Но было и другое соображение, побуждавшее ведомства не противиться участию своих художников в посторонних работах, – вопрос их профессионального совершенствования, который неизменно принимался в расчет. Для первой половины XVIII века характерно, что живописцы «промышленных» ведомств не уступают в смысле уровня мастерства художникам, которых в настоящее время можно определить как станковистов. Так, картины для Петропавловского собора в Петербурге пишут наравне с Андреем Матвеевым мастер Шпалерной мануфактуры Д. Н. Соловьев, живописец Академии наук, также подвизавшийся в «герольмейстерском художестве», Г. Гзель, мастер Партикулярной верфи И. А. Никитин, художник Главной Артиллерии Леонтий Федоров. Само понятие живописца предполагало способность выполнять весь существовавший в этой специальности круг работ, а постоянное творческое общение позволяло также постоянно совершенствовать мастерство. Практика Герольдмейстерской конторы дает очень яркий пример постоянного использования ведомственных художников, которым неизменно отдается предпочтение перед вольными городовыми живописцами, их к середине века становится очень много и в Москве, и в Петербурге. Из Конюшенного ведомства вызываются живописного дела подмастерье Ф. И. Калугин и живописец Никита Быков. Герольдмейстерская контора пользовалась явным преимуществом по сравнению с другими учреждениями, поскольку тех же художников несколько раз и всегда безуспешно пытался вызывать для работ в Новом Оперном доме театральный живописец Д. Валериани. Из Сухопутного госпиталя Герольдмейстерская контора приглашает Андрея Грубе, из Инженерного корпуса художника Немчинова и «инженерного корпуса живописного мастера» Федора Задубского. Последний известен как хороший гравер, выполнявший гравюры по собственным рисункам с натуры, например, вид фейерверка в сентябре 1756 года в день именин Елизаветы Петровны, и участник росписей Большого Екатерининского дворца в Царском Селе.
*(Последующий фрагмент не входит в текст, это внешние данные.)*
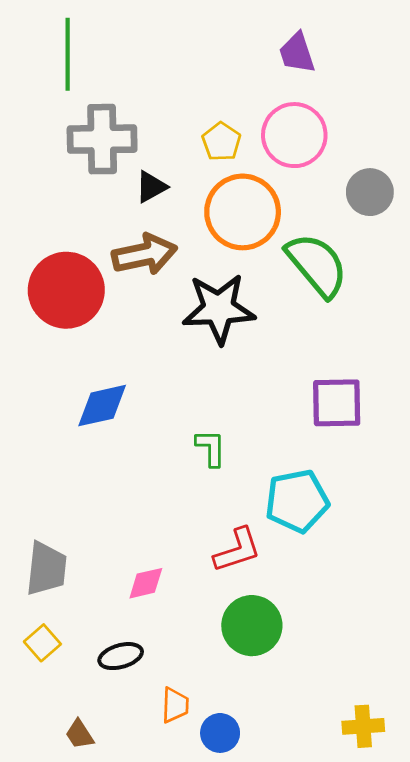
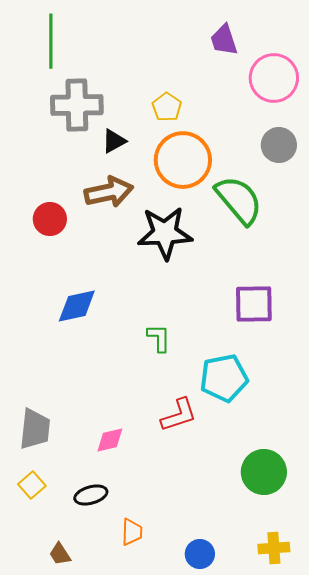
pink circle: (294, 135) -> (274, 78), moved
red circle: (66, 290) -> (50, 219), size x0.6
green circle: (252, 626) -> (264, 472), moved
blue circle: (220, 733) -> (200, 554), moved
Значительным числом художников располагали и различные воинские подразделения. Преображенский полк имел собственную художественную школу, откуда Герольдмейстерская контора неоднократно вызывает живописца Дмитрия Сальникова с учениками Иваном Волковым и Иваном Шишмаревым, а из Канцелярии Главной Артиллерии и фортификации живописного подмастерья Федора Яковлева. Ф. Яковлев был автором одного из ранних портретов Екатерины II как императрицы. В 1768 году в Петербурге он продавался художником в целом ряде повторений.
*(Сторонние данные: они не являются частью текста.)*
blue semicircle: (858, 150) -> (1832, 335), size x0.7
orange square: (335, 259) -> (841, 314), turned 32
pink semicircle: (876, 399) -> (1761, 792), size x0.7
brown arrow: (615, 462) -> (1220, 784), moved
Руководство же «делом нового основания», начатым петровским «недорослем», последовательно переходит к М. В. Гарканецкому, Якову Нечаеву, затем выученику живописной школы Преображенского полка Ивану Волкову, получившему звание живописного мастера. «Герольдмейстерское художество» не занимает изолированного положения в русском искусстве. Наоборот, в нем неизменно принимают участие мастера, выполнявшие крупнейшие живописные работы своего времени – от росписи зданий до написания театральных декораций, от оформления народных празднеств до выполнения портретов и исторических картин.